“For me a real photograph is an image mechanically contrived or conceived by its taker in such a way that it mysteriously becomes a potent fact in its own right - though only with the help of things just beyond his perception or control. It is also like any other proper picture in that nothing can be either added or taken away from it without diminishing it.”
- Bruce Bernard
Bruce Bernard (1928-2000) was a leading curator and editor, but he was also an extraordinary photographer in his own right - a fact recognised two years after his death, by Tate Britain in their exhibition Bruce Bernard: Photographs of Painters.
Born in 1928, Bernard’s father was a scenic designer for operas and his mother was a singer. He moved from school to school throughout his youth meeting Lucian Freud when he was about fourteen – the beginning of a life long friendship. After school he went on to study painting at Saint Martin's School of Art, and from there drifting on to working in London's Soho neighbourhood.
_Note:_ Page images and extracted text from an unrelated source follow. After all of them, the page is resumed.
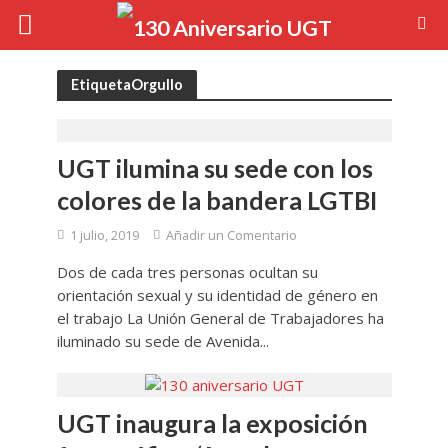
EtiquetaOrgullo
UGT ilumina su sede con los
colores de la bandera LGTBI
1 julio, 2019
Añadir un Comentario
Dos de cada tres personas ocultan su
orientación sexual y su identidad de género en
el trabajo La Unión General de Trabajadores ha
iluminado su sede de Avenida...
UGT inaugura la exposición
Originally a painter, he produced little in this medium despite having a studio for this purpose. Photographs, however, he took constantly - documenting the Bohemian scene of which he was a stalwart member. In 1949, he met Francis Bacon.
Bernard photographed Lucian Freud, Francis Bacon, Michael Andrews, Frank Auerbach and Euan Uglow in the artist's heydays. His photographs are fascinating portraits for being those of an insider - portraits of the men with whom he regularly met to drink and socialise. Artists, who, despite the renowned privacy of their studios, admitted him into their creative spaces.